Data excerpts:
————
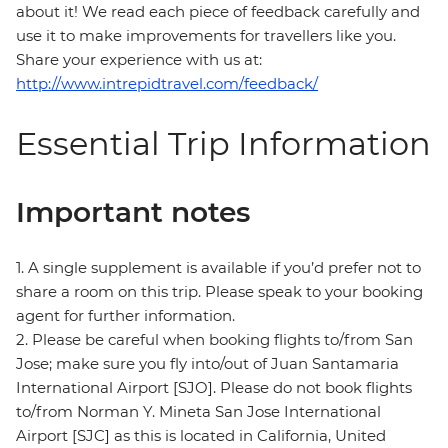
about it! We read each piece of feedback carefully and
use it to make improvements for travellers like you.
Share your experience with us at:
http://www.intrepidtravel.com/feedback/
Essential Trip Information
Important notes
1. A single supplement is available if you’d prefer not to
share a room on this trip. Please speak to your booking
agent for further information.
2. Please be careful when booking flights to/from San
Jose; make sure you fly into/out of Juan Santamaria
International Airport [SJO]. Please do not book flights
to/from Norman Y. Mineta San Jose International
Airport [SJC] as this is located in California, United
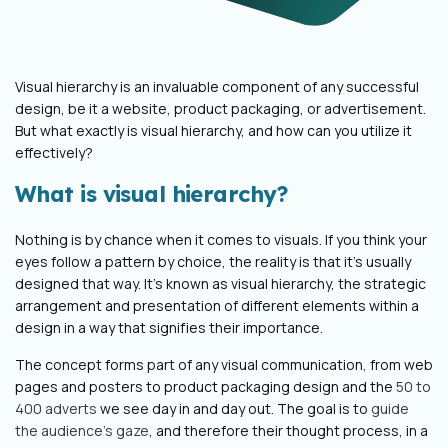
Visual hierarchy is an invaluable component of any successful
design, be it a website, product packaging, or advertisement.
But what exactly is visual hierarchy, and how can you utilize it
effectively?
What is visual hierarchy?
Nothing is by chance when it comes to visuals. If you think your
eyes follow a pattern by choice, the reality is that it’s usually
designed that way. It’s known as visual hierarchy, the strategic
arrangement and presentation of different elements within a
design in a way that signifies their importance.
The concept forms part of any visual communication, from web
pages and posters to product packaging design and the
50 to
400 adverts
we see day in and day out. The goal is to
guide
the audience's gaze
, and therefore their thought process, in a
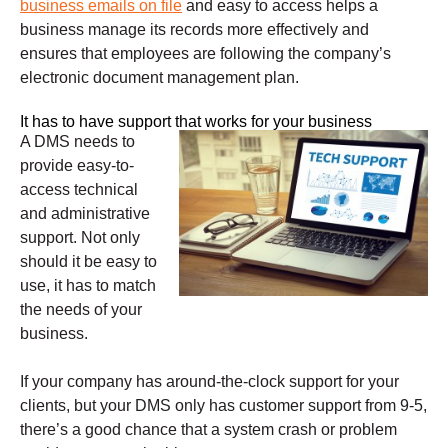
business emails on file
and easy to access helps a
business manage its records more effectively and
ensures that employees are following the company’s
electronic document management plan.
It has to have support that works for your business
A DMS needs to
provide easy-to-
access technical
and administrative
support. Not only
should it be easy to
use, it has to match
the needs of your
business.
If your company has around-the-clock support for your
clients, but your DMS only has customer support from 9-5,
there’s a good chance that a system crash or problem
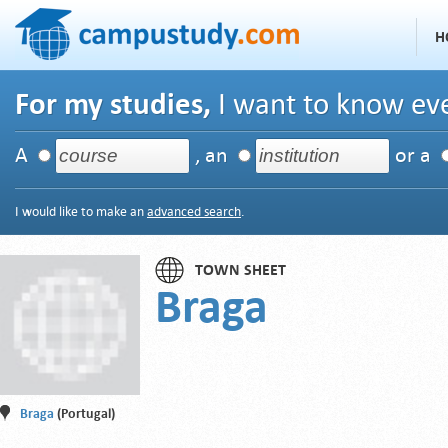
H
For my studies,
I want to know eve
A
, an
or a
I would like to make an
advanced search
.
TOWN SHEET
Braga
Braga
(Portugal)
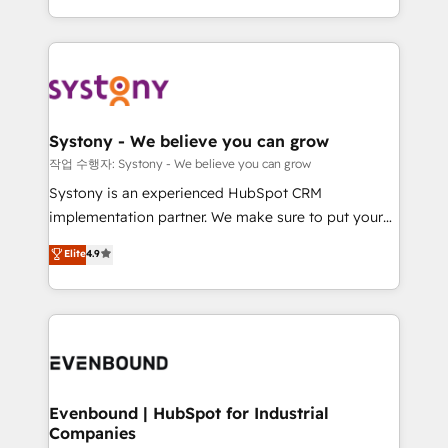
HubSpot—we teach your team to own it, then stay
solutions and services, have allowed the group to
to help you keep winning. What We Do ⚙️ CRM
build an unrivaled offering portfolio on the market
Implementations across Marketing, Sales, Service,
to accompany companies on their digital
Data & Content 📈 Sales & Marketing Alignment +
transformation journey.
Revenue Team Enablement 🤖 Breeze AI & Custom
Agent Creation 🔄 Custom Integrations & Data
Systony - We believe you can grow
Migration Why 1406 We become part of your team.
작업 수행자: Systony - We believe you can grow
Your team learns while we build. We fix what others
Systony is an experienced HubSpot CRM
broke. Built for mid-market reality—practical
implementation partner. We make sure to put your
solutions that work with your actual headcount and
organization's needs and goals first and think along
Elite
4.9
constraints. By the Numbers 🏆 Top 1% of all
with your organization. We are only satisfied once
HubSpot partners 🔄 Top 5% globally in client
you are too. Why Systony? - 20+ years of
retention 📅 8+ years of consistent results since 2017
experience with CRM, Marketing, Sales & Service
Who We Serve Revenue teams, marketing leaders,
implementations - 500+ successful onboardings -
and sales ops at mid-market companies ready to
Own back-end developers - Complex data
move beyond spreadsheets into unified systems
migrations (e.g. Salesforce, MS Dynamics, Perfect
that drive real business results.
View, SuperOffice) - Custom integrations (e.g. MS
Evenbound | HubSpot for Industrial
Companies
Business Central, Navision, AX, SAP, Exact, AFAS) We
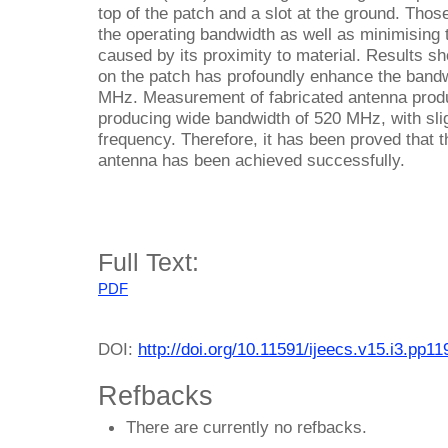
top of the patch and a slot at the ground. Thos
the operating bandwidth as well as minimisin
caused by its proximity to material. Results sh
on the patch has profoundly enhance the bandw
MHz. Measurement of fabricated antenna produce
producing wide bandwidth of 520 MHz, with slig
frequency. Therefore, it has been proved that
antenna has been achieved successfully.
Full Text:
PDF
DOI:
http://doi.org/10.11591/ijeecs.v15.i3.pp1
Refbacks
There are currently no refbacks.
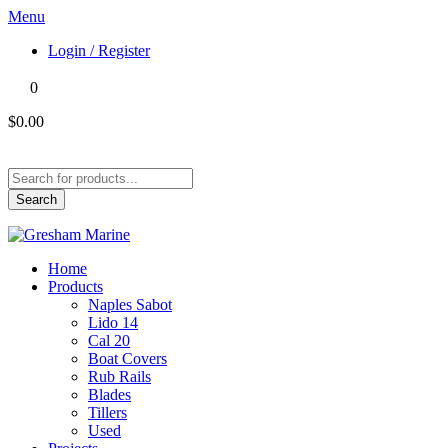
Menu
Login / Register
0
$0.00
Products
search
Search
Home
Products
Naples Sabot
Lido 14
Cal 20
Boat Covers
Rub Rails
Blades
Tillers
Used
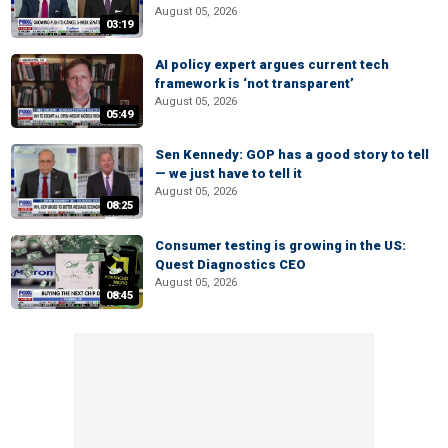
August 05, 2026
03:19
AI policy expert argues current tech
framework is ‘not transparent’
August 05, 2026
05:49
Sen Kennedy: GOP has a good story to tell
— we just have to tell it
August 05, 2026
08:25
Consumer testing is growing in the US:
Quest Diagnostics CEO
August 05, 2026
08:45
————
EXERCISE GOAL ▸
Print every entry verbatim and leave all pictures out.

EXPECTED ANSWER ▸
about it! We read each piece of feedback carefully and
use it to make improvements for travellers like you.
Share your experience with us at:
http://www.intrepidtravel.com/feedback/
Essential Trip Information
Important notes
1. A single supplement is available if you’d prefer not to
share a room on this trip. Please speak to your booking
agent for further information.
2. Please be careful when booking flights to/from San
Jose; make sure you fly into/out of Juan Santamaria
International Airport [SJO]. Please do not book flights
to/from Norman Y. Mineta San Jose International
Airport [SJC] as this is located in California, United
Visual hierarchy is an invaluable component of any successful
design, be it a website, product packaging, or advertisement.
But what exactly is visual hierarchy, and how can you utilize it
effectively?
What is visual hierarchy?
Nothing is by chance when it comes to visuals. If you think your
eyes follow a pattern by choice, the reality is that it’s usually
designed that way. It’s known as visual hierarchy, the strategic
arrangement and presentation of different elements within a
design in a way that signifies their importance.
The concept forms part of any visual communication, from web
pages and posters to product packaging design and the
50 to
400 adverts
we see day in and day out. The goal is to
guide
the audience's gaze
, and therefore their thought process, in a
business emails on file
and easy to access helps a
business manage its records more effectively and
ensures that employees are following the company’s
electronic document management plan.
It has to have support that works for your business
A DMS needs to
provide easy-to-
access technical
and administrative
support. Not only
should it be easy to
use, it has to match
the needs of your
business.
If your company has around-the-clock support for your
clients, but your DMS only has customer support from 9-5,
there’s a good chance that a system crash or problem
H
For my studies,
I want to know eve
A
, an
or a
I would like to make an
advanced search
.
TOWN SHEET
Braga
Braga
(Portugal)
HubSpot—we teach your team to own it, then stay
solutions and services, have allowed the group to
to help you keep winning. What We Do ⚙️ CRM
build an unrivaled offering portfolio on the market
Implementations across Marketing, Sales, Service,
to accompany companies on their digital
Data & Content 📈 Sales & Marketing Alignment +
transformation journey.
Revenue Team Enablement 🤖 Breeze AI & Custom
Agent Creation 🔄 Custom Integrations & Data
Systony - We believe you can grow
Migration Why 1406 We become part of your team.
작업 수행자: Systony - We believe you can grow
Your team learns while we build. We fix what others
Systony is an experienced HubSpot CRM
broke. Built for mid-market reality—practical
implementation partner. We make sure to put your
solutions that work with your actual headcount and
organization's needs and goals first and think along
Elite
4.9
constraints. By the Numbers 🏆 Top 1% of all
with your organization. We are only satisfied once
HubSpot partners 🔄 Top 5% globally in client
you are too. Why Systony? - 20+ years of
retention 📅 8+ years of consistent results since 2017
experience with CRM, Marketing, Sales & Service
Who We Serve Revenue teams, marketing leaders,
implementations - 500+ successful onboardings -
and sales ops at mid-market companies ready to
Own back-end developers - Complex data
move beyond spreadsheets into unified systems
migrations (e.g. Salesforce, MS Dynamics, Perfect
that drive real business results.
View, SuperOffice) - Custom integrations (e.g. MS
Evenbound | HubSpot for Industrial
Companies
Business Central, Navision, AX, SAP, Exact, AFAS) We
top of the patch and a slot at the ground. Thos
the operating bandwidth as well as minimisin
caused by its proximity to material. Results sh
on the patch has profoundly enhance the bandw
MHz. Measurement of fabricated antenna produce
producing wide bandwidth of 520 MHz, with slig
frequency. Therefore, it has been proved that
antenna has been achieved successfully.
Full Text:
PDF
DOI:
http://doi.org/10.11591/ijeecs.v15.i3.pp1
Refbacks
There are currently no refbacks.
Menu
Login / Register
0
$0.00
Products
search
Search
Home
Products
Naples Sabot
Lido 14
Cal 20
Boat Covers
Rub Rails
Blades
Tillers
Used
August 05, 2026
03:19
AI policy expert argues current tech
framework is ‘not transparent’
August 05, 2026
05:49
Sen Kennedy: GOP has a good story to tell
— we just have to tell it
August 05, 2026
08:25
Consumer testing is growing in the US:
Quest Diagnostics CEO
August 05, 2026
08:45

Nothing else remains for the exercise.